Evidence of quantum state in spin cluster chain predicted by Nobel Prize recipient found in magnetic mineral

Haldane state _Pelican data
Inelastic neutron scattering data from Pelican instrument at 1.5 K (a) and 4.0 K (b). Spin gap is evident (lower blue band ) at 1.5 K (a)  

Nuclear techniques at ANSTO have helped to confirm a quantum spin phenomena, a Haldane phase, in a magnetic material, that has potential to be used as a measurement model for quantum computation.

Although there has been experimental evidence of the Haldane phase in other types of one dimensional antiferromagnetic materials, it is believed to be the first evidence in a cluster-based material.

“The neutron spectrum from Pelican provided the very data that confirmed Haldane state exists in fedotovite as proposed by our other measurements and theoretical studies. The neutron data showed both spin gap and dispersion, that are characteristics of the Haldane state,” said lead author A/Prof Masayoshi Fujihara of the Tokyo University of Science.

In an article published in Physical Review Letters as an 'Editors’ Suggestion' , a large collaboration of researchers, led by physicists from Japan, ANSTO instrument scientists Drs Richard Mole, Dehong Yu and Shinichiro Yano of the National Synchrotron Radiation Research Centre in Taiwan (who operates the Taiwanese instrument Sika at ANSTO), shared experimental evidence of the Haldane phase in fedotovite.

The framework for this unusual state of matter was predicted by Prof Duncan Haldane, who shared the Nobel Prize in Physics for the development of the ‘topological phases of matter theory’ with David Thouless and Michael Kosterlitz in 2016.

Quasi one dimensional spin systems, such as fedotovite K2Cu3O (SO4)3, have an unusual magnetic behaviour at very low temperature, in which the ground state is a one-dimensional chain in a triplet configuration with S=1 spin.

The S=1 occurs because there are an even number of S=1/2 on the magnetic Cu2+ ions at the ends of spin chain, as predicted by Haldane.

“Quasi-one dimensional chains such as fedotovite do not have a single spin but a group of spins forming a cluster. One cluster of atoms then weakly interacts with the neighbouring cluster of atoms,” said Mole.

Magnetic coupling occurs because of super exchange interactions between the spin clusters and small antiferromagnetic coupling within the cluster.

“That gapped behaviour is observable in the Pelican spectrum, which is highly sensitive to weak magnetic interactions,” said Mole. 

Haldane state
Crystal structure of K2Cu30(SO4)3

The fedotovite has a unique arrangement of magnetic ions and two-stage magnetic behaviour.

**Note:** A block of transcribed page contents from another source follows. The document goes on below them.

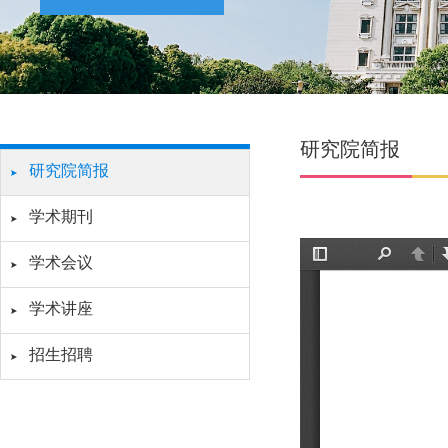
研究院简报
研究院简报
学术期刊
学术会议
学术讲座
招生招聘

Inelastic neutron scattering on the Pelican time-of-flight spectrometer captured the spin gap at 1.5 K with a magnitude of 0.6. meV which closes at 4.0 K. The measurements were in agreement with theoretical predictions.

“We are talking about very small amounts of energy but the gap is real,” said Yu.

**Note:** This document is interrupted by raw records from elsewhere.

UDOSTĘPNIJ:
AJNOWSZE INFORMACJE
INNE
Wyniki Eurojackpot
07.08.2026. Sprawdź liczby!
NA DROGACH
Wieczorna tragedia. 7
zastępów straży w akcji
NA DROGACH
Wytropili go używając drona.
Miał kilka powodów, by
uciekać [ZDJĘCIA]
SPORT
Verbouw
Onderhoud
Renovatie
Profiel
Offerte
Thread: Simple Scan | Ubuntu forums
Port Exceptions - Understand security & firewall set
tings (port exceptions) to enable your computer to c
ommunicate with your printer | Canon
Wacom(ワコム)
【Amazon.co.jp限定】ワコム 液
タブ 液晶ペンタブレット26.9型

“The Haldane state will emerge whenever the number of tetrahedral in the spin cluster chain is even but not odd as predicted by our theoretical calculations in this paper,” said Yano.

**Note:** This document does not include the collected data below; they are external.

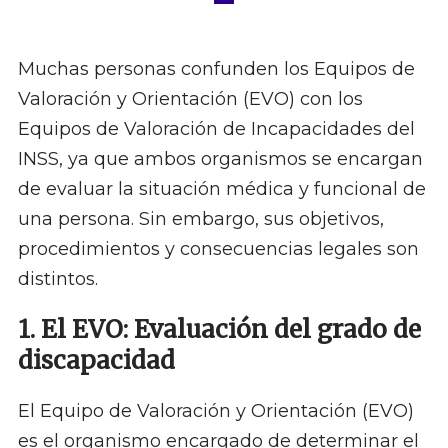
Muchas personas confunden los Equipos de
Valoración y Orientación (EVO) con los
Equipos de Valoración de Incapacidades del
INSS, ya que ambos organismos se encargan
de evaluar la situación médica y funcional de
una persona. Sin embargo, sus objetivos,
procedimientos y consecuencias legales son
distintos.
1. El EVO: Evaluación del grado de
discapacidad
El Equipo de Valoración y Orientación (EVO)
es el organismo encargado de determinar el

The crystal structure of the mineral fedotovite was originally determined by Russian scientists in the 1990’s, however the current work utilised a newly developed synthetic method in the Fujiahala lab at Tokyo University of Science.

It allowed for large quantities of high purity sample to be made which was essential for the neutron scattering experiments.

The crystal structure was determined by X-ray diffraction at the Photon Factory, High Energy Accelerator Research Organization (KEK) in Japan.

Other experimental methods in addition to inelastic neutron scattering were used in the research included magnetic susceptibility, magnetisation, heat capacity and theoretical modelling.

Collaborators included scientist from Tokyo University of Science, the High Energy Accelerator Research Organisation, Tohoku University in Japan, the National Synchrotron Radiation Research Center in Taiwan, and ANSTO.

https://doi.org/10.1103/PhysRevLett.120.077201
 

 

 

 

Published: 27/02/2018